Pada tahun 2021, pemerintahan Biden juga memberlakukan pembatasan masuk terhadap pelancong yang pernah berkunjung ke India dan delapan negara Afrika. Namun, pada akhir tahun ini, pemerintahan Biden mencabut semua larangan perjalanan dan malah menerapkan kebijakan karantina dan penyaringan. Penyesuaian ini akan memungkinkan pasar pariwisata inbound AS mulai meningkat pada tahun 2021 dan secara bertahap mendekati level tahun 2019.

Laporan Skift juga menunjukkan tren serupa dalam kebijakan visa. Jumlah visa pengunjung menurun selama pemerintahan Trump sebelum wabah ini terjadi, menurut Departemen Luar Negeri AS. Pemerintahan Trump telah menerapkan proses penyaringan dan peninjauan yang lebih ketat bagi pemohon visa dari negara-negara yang dianggap memiliki risiko keamanan lebih tinggi. Pemerintahan Biden telah mempercepat peninjauan permohonan visa kunjungan untuk menyelesaikan tumpukan permohonan visa selama epidemi dan mempersingkat waktu tunggu.

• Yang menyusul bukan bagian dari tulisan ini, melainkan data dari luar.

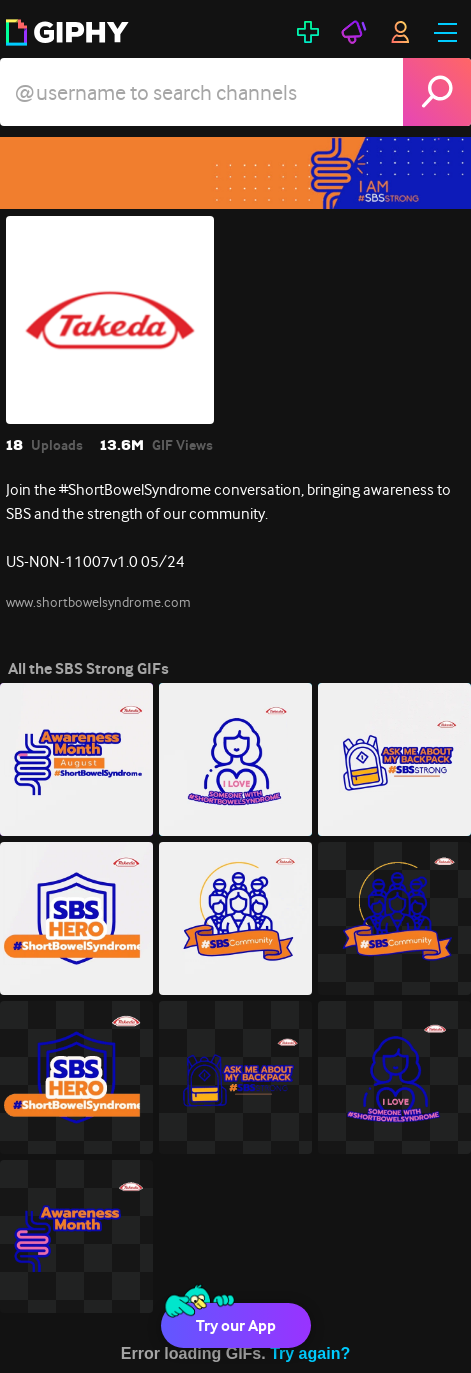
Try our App (236, 1325)
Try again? (310, 1353)
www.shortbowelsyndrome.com (98, 602)
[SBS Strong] (235, 173)
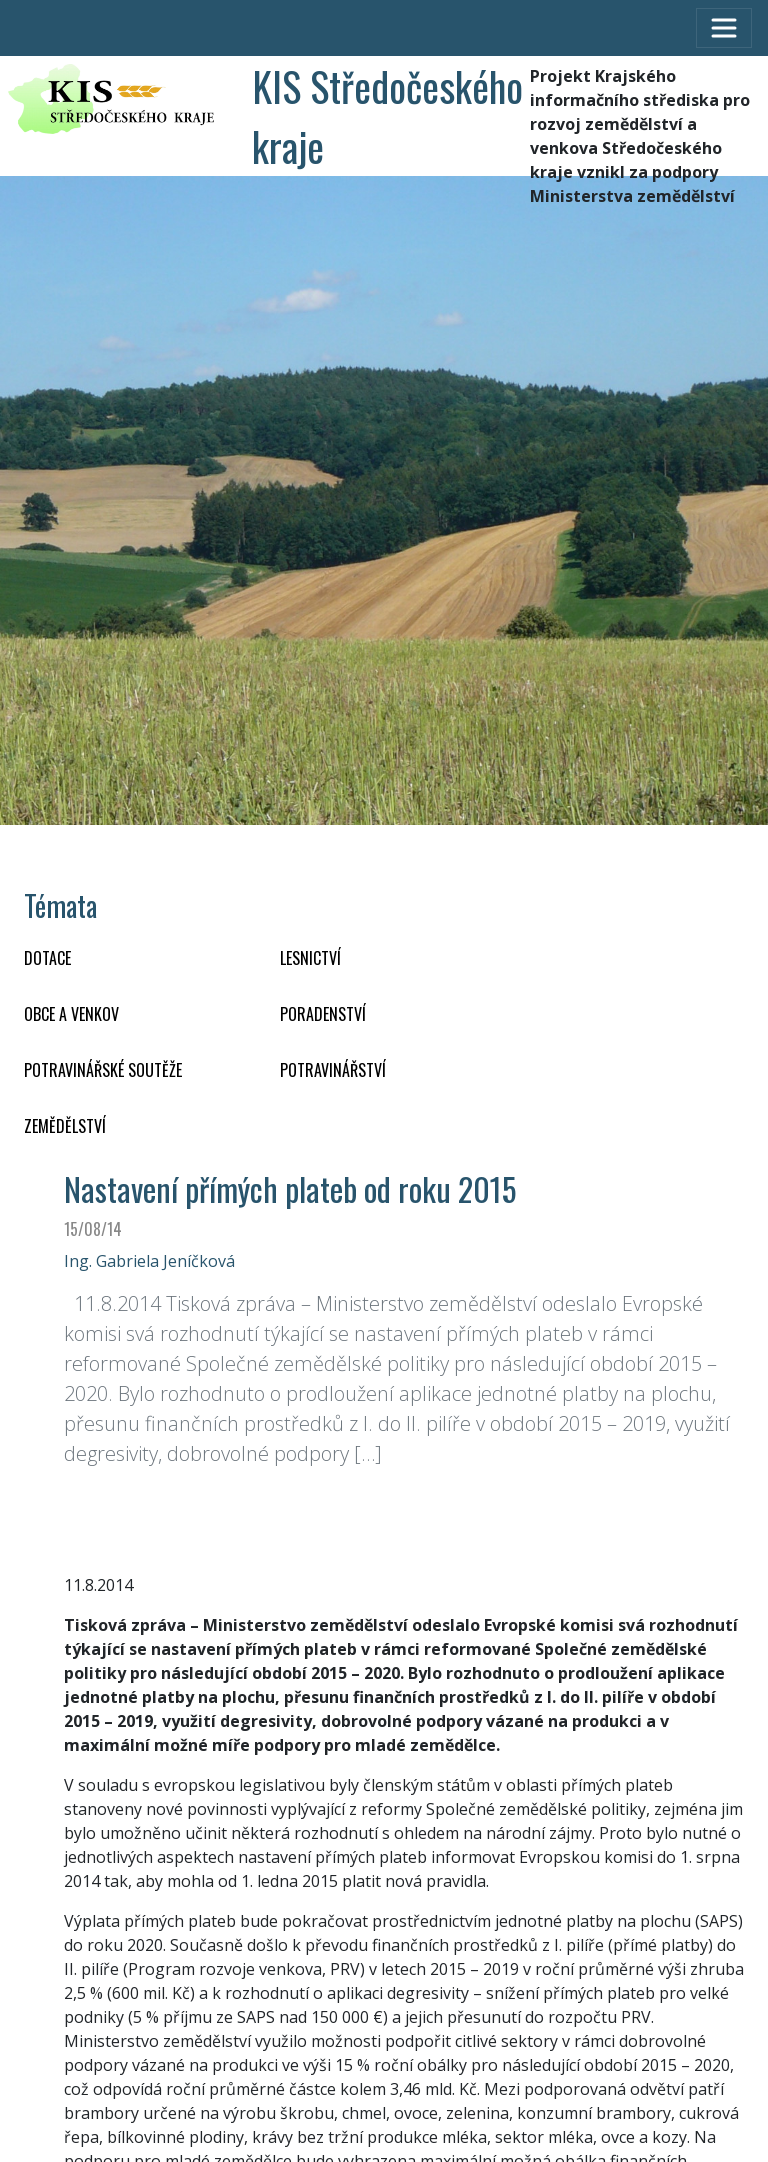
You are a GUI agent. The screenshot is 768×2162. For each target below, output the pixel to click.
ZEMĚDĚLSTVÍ (65, 1126)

Karena Tiongkok adalah salah satu sumber wisatawan terbesar ke Amerika Serikat, laporan ini berfokus pada pasar Tiongkok. Selama era Trump, ketegangan dalam hubungan Tiongkok-AS berdampak jelas pada industri pariwisata, dengan jumlah wisatawan Tiongkok turun dari 3,2 juta pada tahun 2017 menjadi 2,8 juta pada tahun 2019. Perlu dicatat bahwa karena berbagai faktor seperti geopolitik, jumlah penerbangan antara Tiongkok dan Amerika Serikat belum kembali ke tingkat sebelum epidemi, dan harga tiket pesawat yang tinggi mempersulit wisatawan Tiongkok untuk memasuki Amerika. Amerika. Pada tahun 2023, Amerika Serikat hanya akan menerima 1,1 juta wisatawan Tiongkok.

Selain itu, dolar AS yang secara bertahap menguat pada tahun 2023 juga membuat perjalanan ke Amerika menjadi lebih mahal bagi wisatawan dari negara dengan mata uang lemah seperti Jepang.

Artikel ini adalah naskah eksklusif Observer.com dan tidak boleh direproduksi tanpa izin.